Given records START

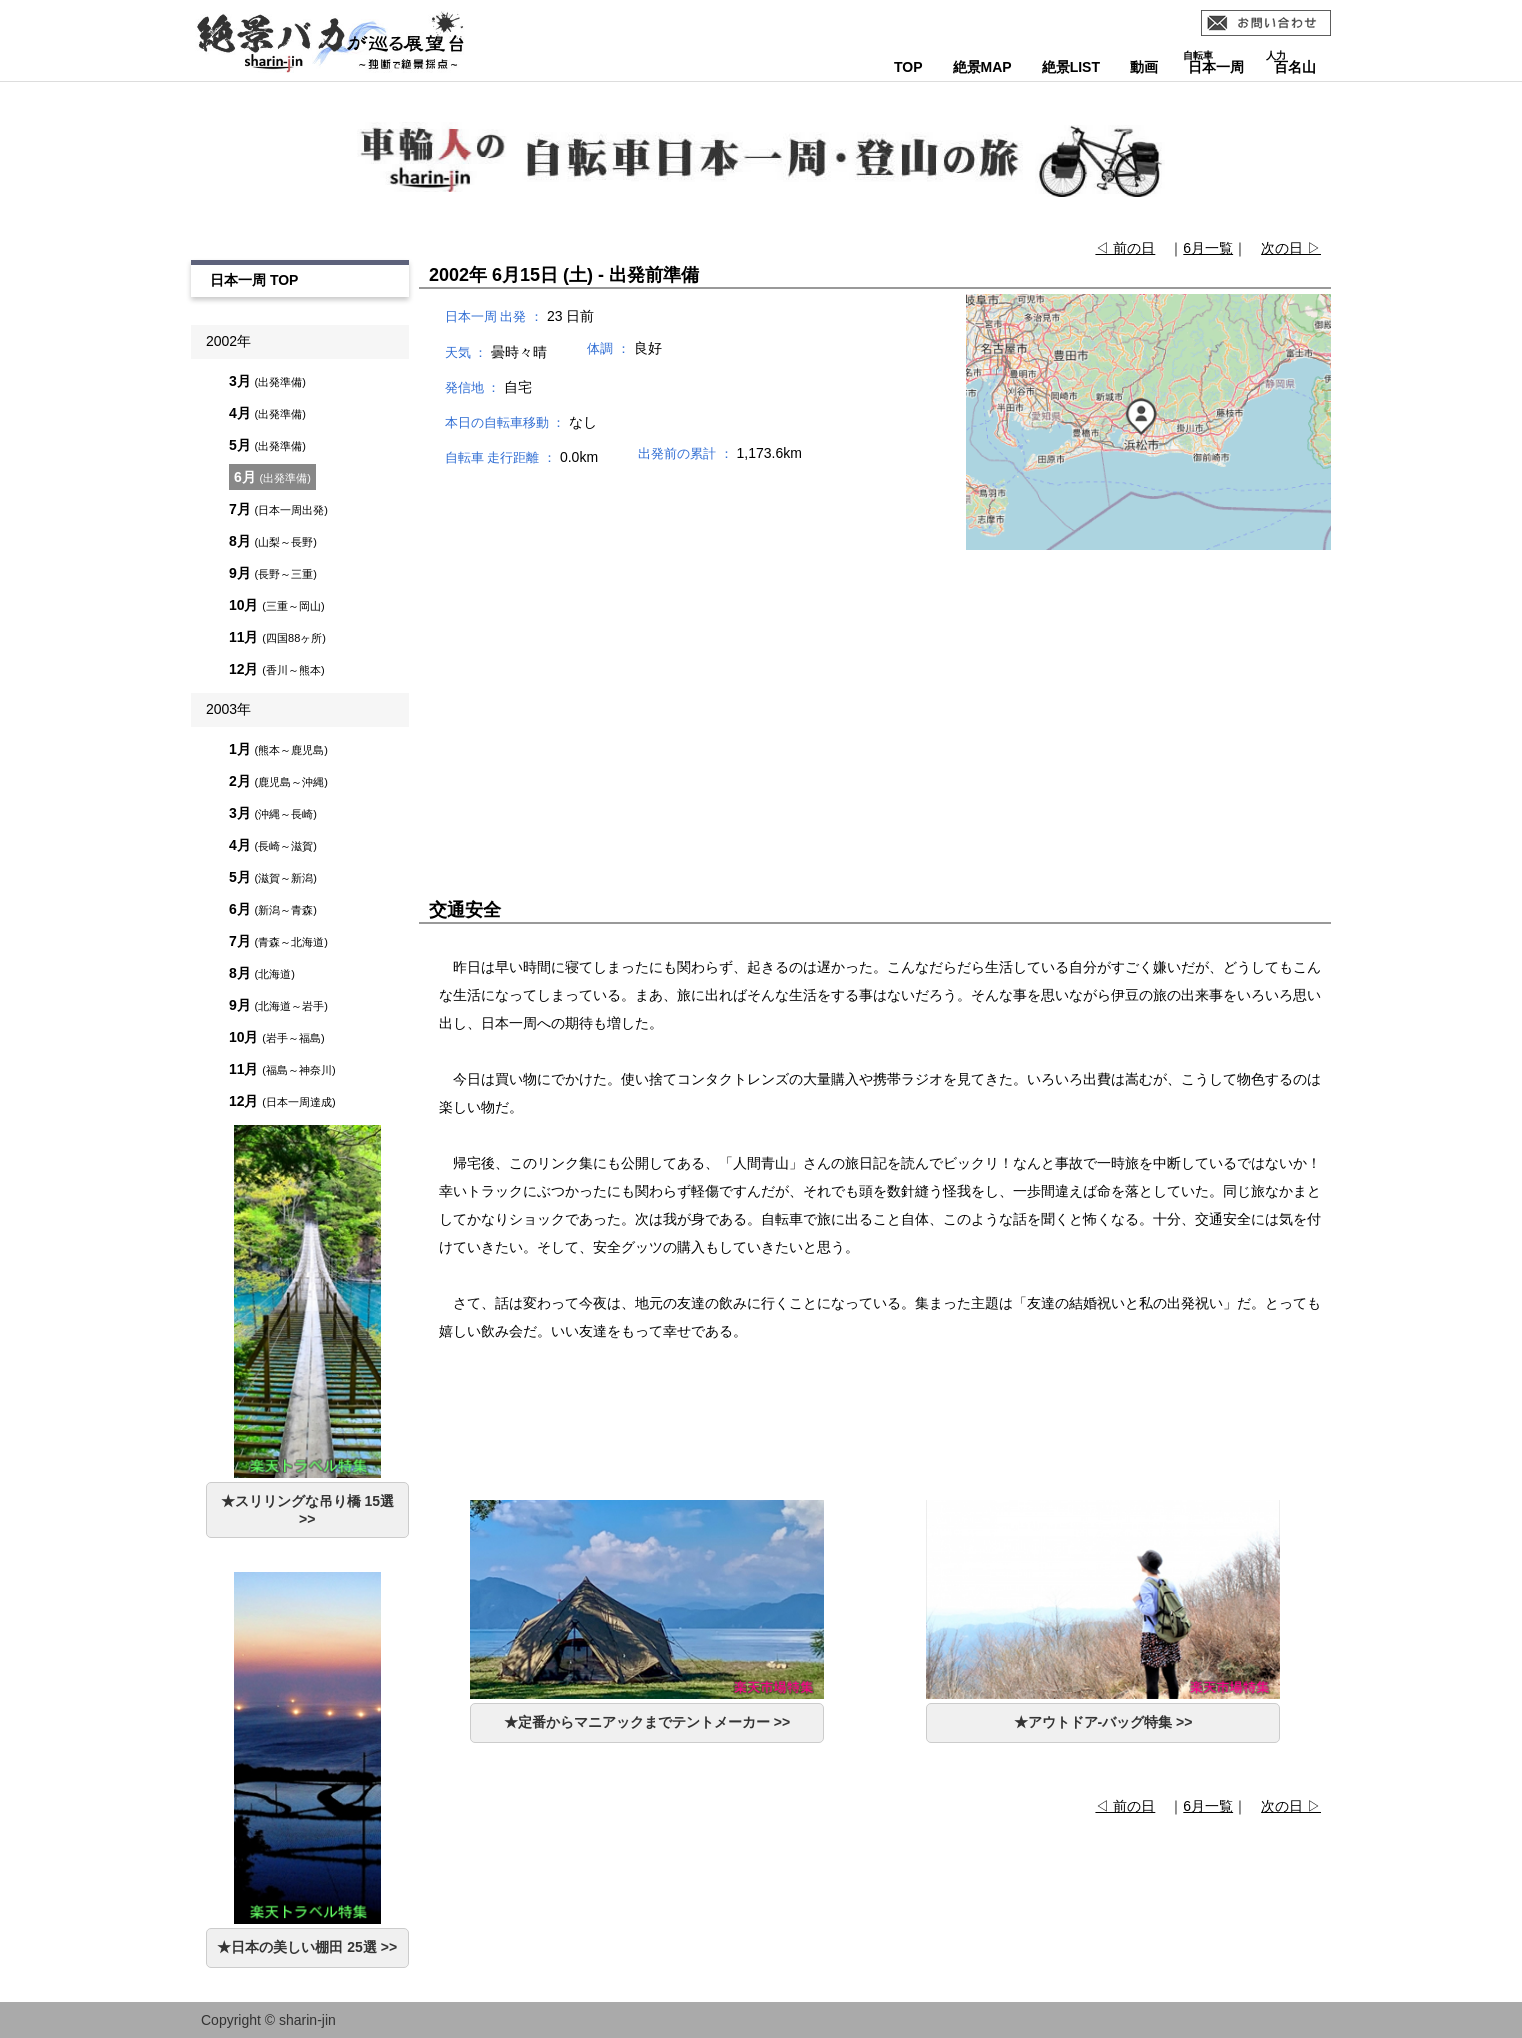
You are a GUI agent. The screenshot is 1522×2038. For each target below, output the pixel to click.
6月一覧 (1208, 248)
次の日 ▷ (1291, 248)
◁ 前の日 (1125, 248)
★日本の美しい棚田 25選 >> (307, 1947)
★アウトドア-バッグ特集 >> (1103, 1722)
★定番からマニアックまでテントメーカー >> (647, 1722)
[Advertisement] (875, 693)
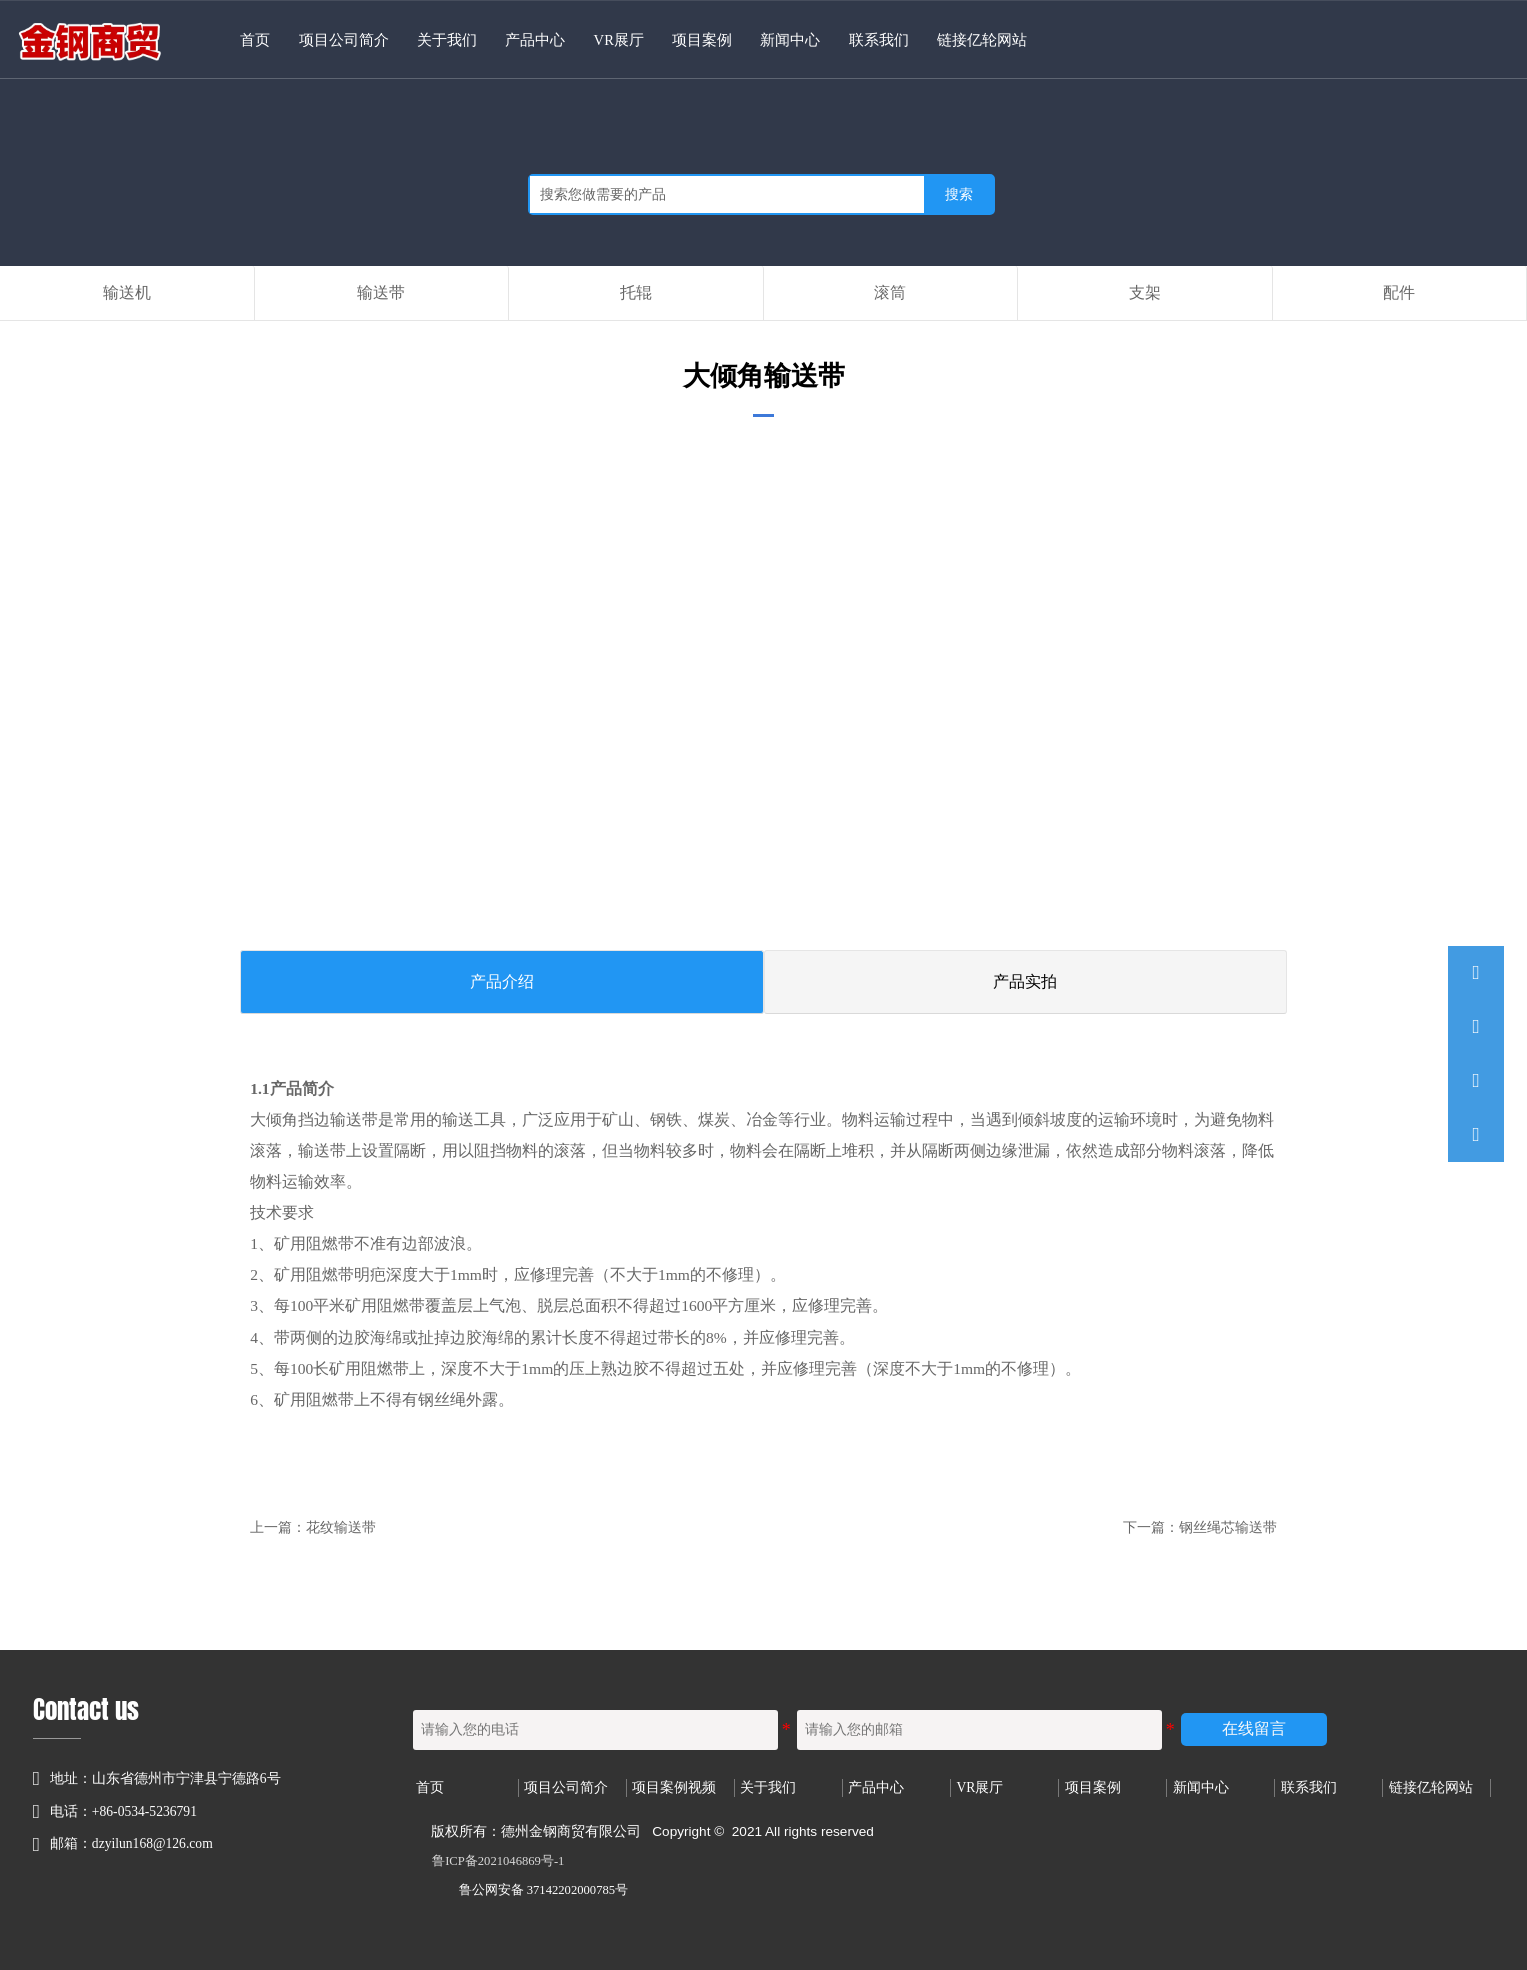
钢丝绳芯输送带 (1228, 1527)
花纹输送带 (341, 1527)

Given records END

**Description of the task**: Print each entry exactly, leaving pictures out.

**Result of this task**:
You are a GUI agent. The screenshot is 1522×2038. For each target below, output the pixel to click.
6月一覧 (1208, 248)
次の日 ▷ (1291, 248)
◁ 前の日 (1125, 248)
★日本の美しい棚田 25選 >> (307, 1947)
★アウトドア-バッグ特集 >> (1103, 1722)
★定番からマニアックまでテントメーカー >> (647, 1722)
[Advertisement] (875, 693)
钢丝绳芯输送带 (1228, 1527)
花纹输送带 (341, 1527)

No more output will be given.